Even though the governments of these mining nations usually earn handsome revenues from the industry through both profit-sharing agreements and taxation, they rarely re-invest that money back into the community. Thus, while these governments earn hundreds of millions of dollars every year, the conditions surrounding the mining villages are horrendous. Health centres, water supply systems, and schools are virtually non-existent.

The reasons behind these travesties include but are not limited to corruption, weak political systems, and incompetence. Because money is being realized by the local governments, it only ends up lining the pockets of the higher-ups without any consideration to economic development.

While diamond mining might have a less destructive impact on the environment as compared to mining for gold, it still does have negative effects that need to be addressed. These negative impacts can be readily avoided if mining companies heed set regulations. Unfortunately, from the viewpoint of companies out to make a profit, these regulations cause ‘unnecessary costs,’ so the quick-fix solution is usually to abandon the regulations altogether, endangering the environment in the process.

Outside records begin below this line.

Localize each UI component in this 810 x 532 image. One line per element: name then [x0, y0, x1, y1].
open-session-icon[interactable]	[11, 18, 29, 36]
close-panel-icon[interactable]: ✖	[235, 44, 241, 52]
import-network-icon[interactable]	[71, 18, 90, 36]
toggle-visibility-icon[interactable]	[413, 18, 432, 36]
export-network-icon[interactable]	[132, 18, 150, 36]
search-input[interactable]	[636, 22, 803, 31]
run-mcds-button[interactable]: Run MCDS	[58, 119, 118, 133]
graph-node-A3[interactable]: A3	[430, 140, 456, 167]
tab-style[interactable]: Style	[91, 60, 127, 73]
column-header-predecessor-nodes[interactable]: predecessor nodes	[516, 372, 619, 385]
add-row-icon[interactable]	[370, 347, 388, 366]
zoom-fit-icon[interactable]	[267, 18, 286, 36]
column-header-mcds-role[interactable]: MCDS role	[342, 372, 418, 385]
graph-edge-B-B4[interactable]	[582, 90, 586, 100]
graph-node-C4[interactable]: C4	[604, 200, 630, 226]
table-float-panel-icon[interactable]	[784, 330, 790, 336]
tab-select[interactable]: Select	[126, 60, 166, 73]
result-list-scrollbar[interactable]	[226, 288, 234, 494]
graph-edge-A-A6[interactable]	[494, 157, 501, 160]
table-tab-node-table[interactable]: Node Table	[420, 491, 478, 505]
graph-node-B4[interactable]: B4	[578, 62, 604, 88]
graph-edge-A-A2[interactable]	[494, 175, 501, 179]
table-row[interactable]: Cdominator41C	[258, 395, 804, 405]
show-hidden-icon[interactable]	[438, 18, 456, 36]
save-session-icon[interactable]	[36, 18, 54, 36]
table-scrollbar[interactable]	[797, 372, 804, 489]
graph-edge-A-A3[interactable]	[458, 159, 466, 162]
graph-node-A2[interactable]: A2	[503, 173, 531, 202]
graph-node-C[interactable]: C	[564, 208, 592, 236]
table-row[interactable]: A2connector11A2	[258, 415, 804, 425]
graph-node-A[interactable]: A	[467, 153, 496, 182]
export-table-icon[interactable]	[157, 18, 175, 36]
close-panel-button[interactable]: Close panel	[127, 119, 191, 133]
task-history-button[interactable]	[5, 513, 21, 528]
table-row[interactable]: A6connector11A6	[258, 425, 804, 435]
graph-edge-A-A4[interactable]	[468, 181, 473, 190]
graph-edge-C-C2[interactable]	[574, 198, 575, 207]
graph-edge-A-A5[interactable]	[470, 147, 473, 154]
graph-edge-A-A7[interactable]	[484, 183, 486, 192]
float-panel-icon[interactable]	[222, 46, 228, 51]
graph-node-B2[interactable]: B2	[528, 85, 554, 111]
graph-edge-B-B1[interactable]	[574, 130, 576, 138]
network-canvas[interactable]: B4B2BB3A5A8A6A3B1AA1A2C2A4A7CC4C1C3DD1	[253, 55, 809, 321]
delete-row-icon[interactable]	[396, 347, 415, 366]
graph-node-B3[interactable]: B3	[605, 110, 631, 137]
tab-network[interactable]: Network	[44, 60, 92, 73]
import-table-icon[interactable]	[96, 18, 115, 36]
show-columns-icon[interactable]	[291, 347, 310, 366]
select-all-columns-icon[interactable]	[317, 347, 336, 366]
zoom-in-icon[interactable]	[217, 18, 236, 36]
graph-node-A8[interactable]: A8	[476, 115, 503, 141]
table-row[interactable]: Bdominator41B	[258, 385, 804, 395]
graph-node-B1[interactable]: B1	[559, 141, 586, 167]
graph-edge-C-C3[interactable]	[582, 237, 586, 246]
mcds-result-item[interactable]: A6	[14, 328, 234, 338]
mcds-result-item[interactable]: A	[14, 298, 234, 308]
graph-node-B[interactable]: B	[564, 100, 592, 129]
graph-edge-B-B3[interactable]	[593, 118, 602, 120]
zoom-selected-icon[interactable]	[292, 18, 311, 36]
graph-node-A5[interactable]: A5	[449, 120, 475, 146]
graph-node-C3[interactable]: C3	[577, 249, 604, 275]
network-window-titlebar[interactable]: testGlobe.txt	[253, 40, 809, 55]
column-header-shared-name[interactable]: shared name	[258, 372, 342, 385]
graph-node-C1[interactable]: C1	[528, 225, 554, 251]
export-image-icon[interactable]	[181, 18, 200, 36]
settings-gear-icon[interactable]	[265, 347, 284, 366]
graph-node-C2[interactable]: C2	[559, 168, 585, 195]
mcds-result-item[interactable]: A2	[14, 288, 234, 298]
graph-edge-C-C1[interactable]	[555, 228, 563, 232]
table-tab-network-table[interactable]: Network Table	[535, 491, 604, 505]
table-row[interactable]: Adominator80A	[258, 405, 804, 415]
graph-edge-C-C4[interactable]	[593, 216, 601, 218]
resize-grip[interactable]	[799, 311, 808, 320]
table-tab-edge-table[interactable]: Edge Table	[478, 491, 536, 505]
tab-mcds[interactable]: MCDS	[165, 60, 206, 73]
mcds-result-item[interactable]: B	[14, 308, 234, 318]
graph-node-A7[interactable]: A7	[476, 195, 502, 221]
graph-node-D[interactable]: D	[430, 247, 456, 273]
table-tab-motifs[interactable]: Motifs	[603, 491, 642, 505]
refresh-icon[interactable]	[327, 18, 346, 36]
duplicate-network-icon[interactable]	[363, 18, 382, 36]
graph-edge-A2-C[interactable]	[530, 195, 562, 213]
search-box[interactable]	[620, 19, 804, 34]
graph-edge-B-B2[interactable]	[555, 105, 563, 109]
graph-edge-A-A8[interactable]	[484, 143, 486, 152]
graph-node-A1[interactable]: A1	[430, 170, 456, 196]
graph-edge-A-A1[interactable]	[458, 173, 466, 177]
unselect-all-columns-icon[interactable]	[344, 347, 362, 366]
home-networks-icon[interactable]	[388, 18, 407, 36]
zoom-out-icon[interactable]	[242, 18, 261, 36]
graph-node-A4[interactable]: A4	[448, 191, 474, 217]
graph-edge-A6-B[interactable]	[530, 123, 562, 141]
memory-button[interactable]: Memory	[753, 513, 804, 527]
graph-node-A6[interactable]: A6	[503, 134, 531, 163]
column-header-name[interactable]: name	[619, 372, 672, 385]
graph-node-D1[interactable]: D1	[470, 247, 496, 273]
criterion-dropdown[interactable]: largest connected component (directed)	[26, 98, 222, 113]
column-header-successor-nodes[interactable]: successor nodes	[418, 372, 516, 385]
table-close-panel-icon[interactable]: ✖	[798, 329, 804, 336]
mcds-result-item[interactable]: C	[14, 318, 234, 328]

Diamond mining is one of the leading contributors to soil erosion in mining areas. This sets off a chain reaction where agriculture is no longer feasible due to the nutrients found in the topsoil being washed away. People who were depending on agriculture for sustenance are left with no other option apart from mining or turning to crime. In addition to soil erosion, mining also causes these areas to become more susceptible to flooding and other hazards. Mining also contributes to deforestation, which eventually causes changes to the area’s climate.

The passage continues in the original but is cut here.